How to Tell Infections Apart
Discharge appearance gives clues, but it is not reliable enough for diagnosis on its own. The general pattern looks like this:
- Heavy, yellow-green, pus-like: more typical of gonorrhea
- Light, clear or whitish, watery: more typical of chlamydia or Mycoplasma genitalium
- Thin, mild: more typical of trichomoniasis
In practice, discharge can be cloudy, brown, green, white, yellow, or blood-tinged regardless of the pathogen. Co-infections are common, particularly gonorrhea and chlamydia together, which muddies the picture further. The only way to identify the cause is testing. The gold standard is a nucleic acid amplification test (NAAT), which can be run on a urine sample or a urethral swab. Most clinics test for gonorrhea and chlamydia simultaneously. If those come back negative, a second round of testing for Mycoplasma genitalium and trichomoniasis is typically the next step.
Symptoms That Accompany Discharge
Penile discharge from an STI rarely occurs in isolation. The most common companion symptom is dysuria, a burning or stinging sensation during urination. You may also notice urinary frequency, the feeling of needing to urinate more often than normal, or suprapubic discomfort, a dull ache just above the pubic bone.
If the infection moves beyond the urethra, symptoms escalate. Epididymitis causes swelling, warmth, and pain in one or both testicles. In more advanced cases, the testicle itself becomes involved (epididymo-orchitis), which can cause fever, chills, and significant scrotal pain. Redness or crusting around the urethral opening is another sign that infection has been present for some time.
What Happens if You Don’t Get Treated
Untreated urethral infections can climb deeper into the reproductive tract. The most significant risk for men is epididymitis, which can permanently damage the tubes that carry sperm.

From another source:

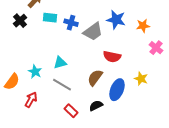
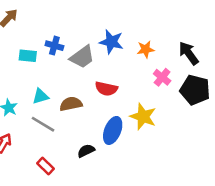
cyan rectangle: (50, 18) -> (28, 56), moved
brown semicircle: (95, 78) -> (71, 104), moved, turned 42
yellow star: (141, 79) -> (143, 117), size x1.5
red rectangle: (71, 111) -> (46, 166), moved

Research on men who developed acute epididymitis found that about 10 percent had persistent azoospermia afterward, meaning no sperm in their ejaculate, and another 30 percent had significantly reduced sperm counts. Sperm concentrations typically recover within 3 to 6 months when treatment is prompt, but delayed treatment raises the risk of permanent obstruction or damage to sperm production.
Testicular atrophy, where the testicle physically shrinks and loses its ability to produce sperm, is a rare but serious complication of chronic infection. Beyond fertility, untreated STIs also increase your risk of transmitting HIV and of passing the infection to sexual partners, many of whom may develop their own complications.

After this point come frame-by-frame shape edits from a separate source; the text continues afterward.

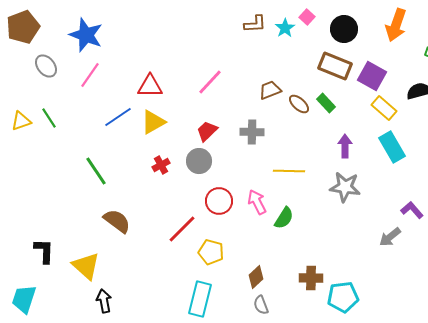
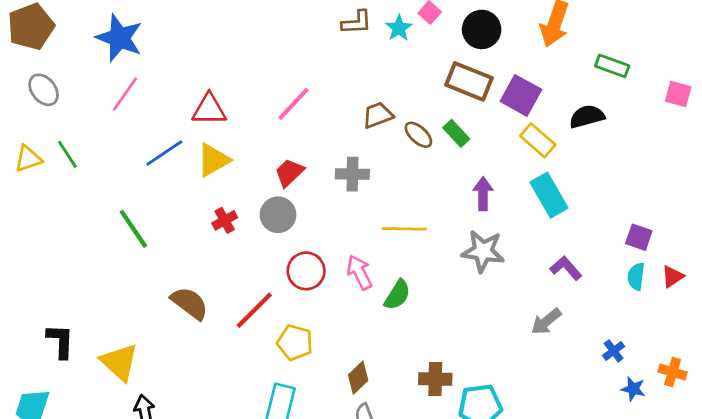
gray ellipse: (46, 66) -> (44, 90), moved
purple L-shape: (412, 210) -> (566, 268), moved
brown semicircle: (117, 221) -> (190, 303), moved

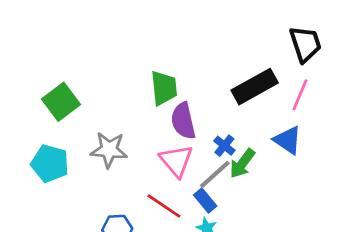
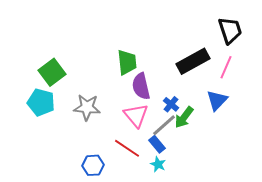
blue triangle: (288, 140) -> (217, 100), turned 40
cyan pentagon: (50, 163) -> (41, 102), moved

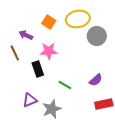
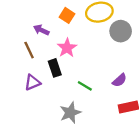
pink star: (49, 51) -> (67, 48), turned -30
purple triangle: (30, 100) -> (32, 82), moved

Non-STI Causes Worth Knowing About
Not every case of penile discharge is sexually transmitted. Prostatitis, an inflammation of the prostate gland, can produce discharge alongside pelvic pain, difficulty urinating, or a frequent urge to urinate. Bacterial prostatitis sometimes develops after urinary tract infections, catheter use, or prostate procedures. Urinary tract infections in men, while less common than in women, can also cause cloudy or slightly discolored discharge from the urethra.

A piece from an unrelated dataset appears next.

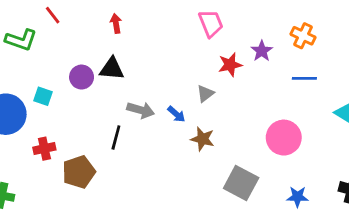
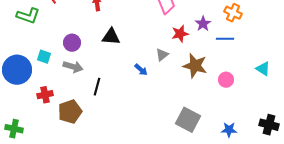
black triangle: (112, 69) -> (111, 37), moved
blue line: (304, 78) -> (225, 39), moved
gray arrow: (141, 110) -> (73, 67), moved
pink circle: (284, 138) -> (226, 80), moved, size x0.6
brown star: (203, 139) -> (195, 66), moved, size x1.4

Chemical irritation from soaps, spermicides, or antiseptics can inflame the urethra enough to produce a small amount of clear discharge. The distinguishing factor is usually context: if discharge appeared after a new sexual partner or unprotected sex, an STI is the most likely explanation. If it followed a medical procedure or coincided with urinary symptoms without recent sexual exposure, non-infectious causes deserve consideration. Either way, testing is the fastest way to get a clear answer and appropriate treatment.